During the prior Paullina City administration, often driven by the wishes of the Paullina Chamber, people-wise, were one in the same. Two items spoke about at a city council meeting for Swanson was a playground area and a pickleball court.
School District Superintendent Wade Riley shared some of his thoughts on the matter. He said the only recreation at the location, now is baseball and softball. If the point of the complex was for community recreation, it’s not there. He spoke about the condition of the basketball courts. The backboards are cracked. There are no nets. The concrete is cracked. The tennis courts are likewise in poor “dilapidated” condition. When asked specifically about the ideas of a playground and a pickleball court he said, “There has never been any conversation between the city and the school about how to improve it. The ideas were mentioned, almost in passing but there was no collaboration, no plan. If the sports complex was intended to draw people to town for recreation it needs a lot of attention. He also mentioned that the available land seems tight. Parking is and always has been an issue during baseball/softball season.
He took no public position on the potential withdrawal of the city from the sports complex at this point.

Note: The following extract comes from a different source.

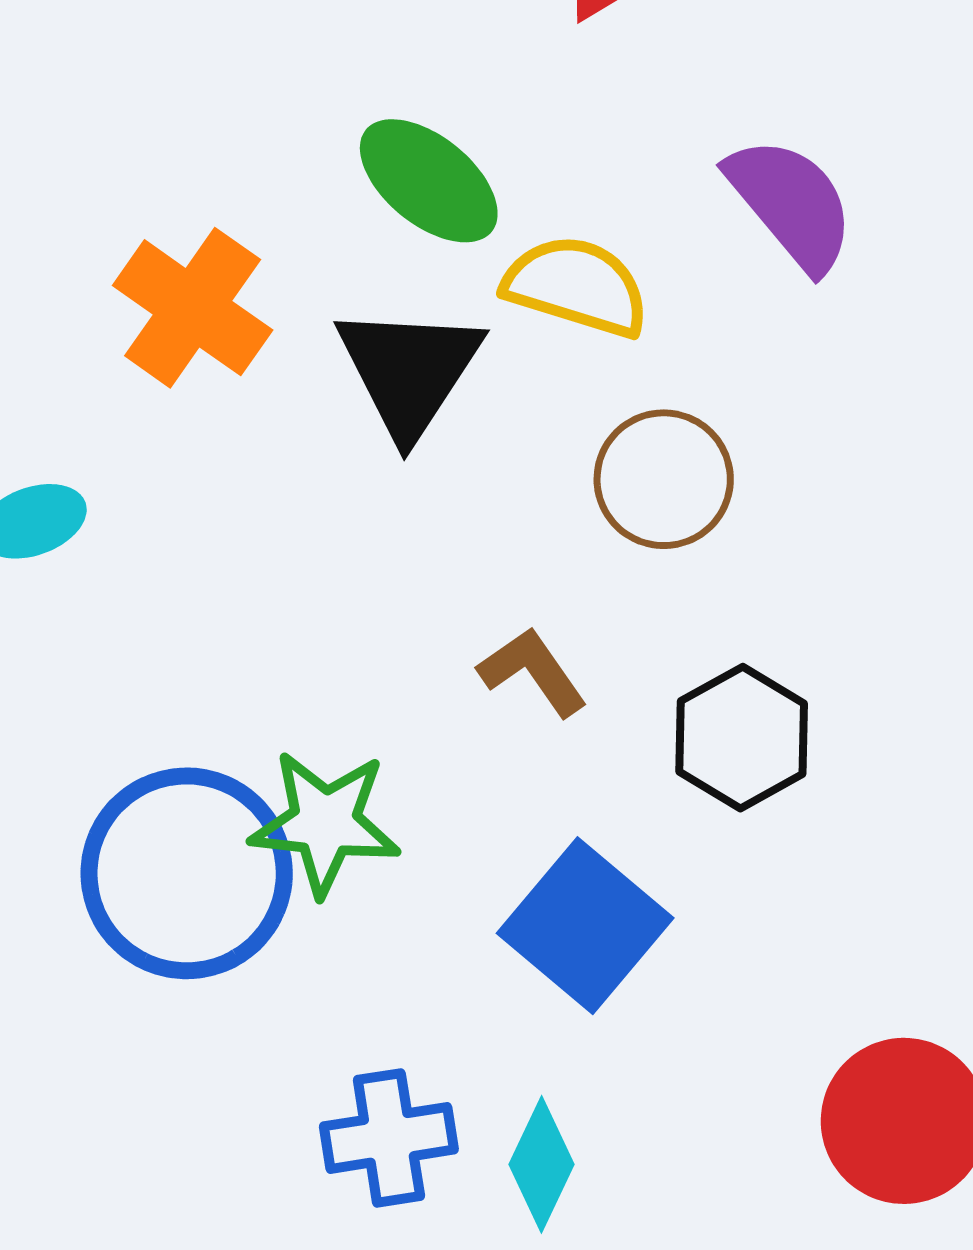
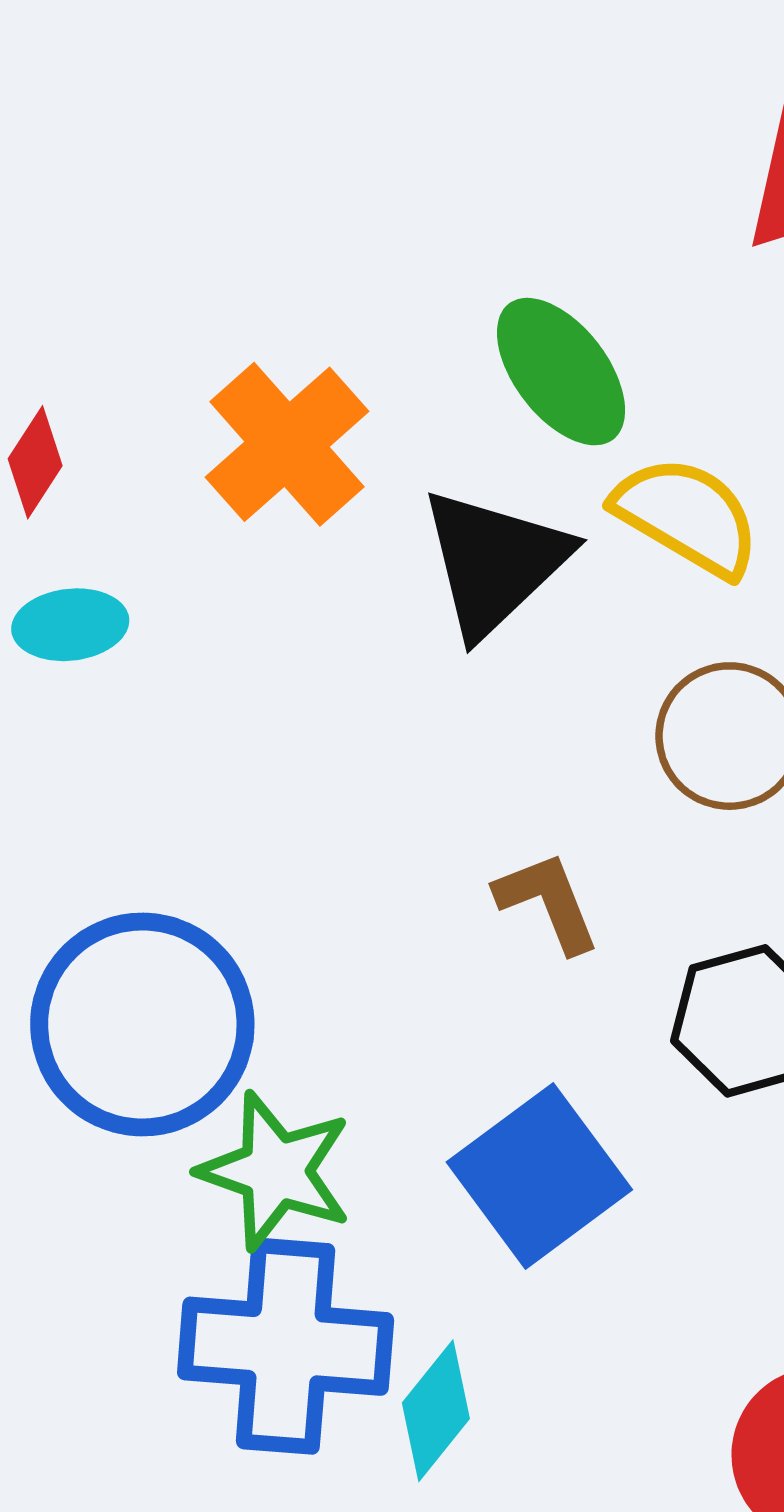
green star: (325, 823) -> (276, 1171), moved
blue cross: (389, 1138) -> (286, 1346), size x1.5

We are preparing for the worst and hoping for the best. We are trying to be proactive. We have to as a district. Proactive here, for the district, means to answer how to maintain it to a necessary level. Staffing to maintain the fields, a budget to maintain it will be carried by the school alone. Time to give the correct attention to the complex and operate it efficiently. There were a lot of things the city helped with – taking out trees, water.
The baseball and softball events at the complex bring hundreds of people to the community a couple of times each week during June and parts of May and sometimes July. That is a bigger positive people impact on the city than the Paullina Chamber holiday events.
Land and money was bequeathed in the late 1980’s to the City of Paullina by the Swanson Brothers. It is currently unknown if the then school district was also a direct beneficiary. The complex was built with funds provided in the gift and is operated by a 28E agreement. The agreement calls for a Commission of 3, one appointed by the School District, one appointed by the City and one appointed jointly. The City is currently expressing a desire to withdraw from the 28E.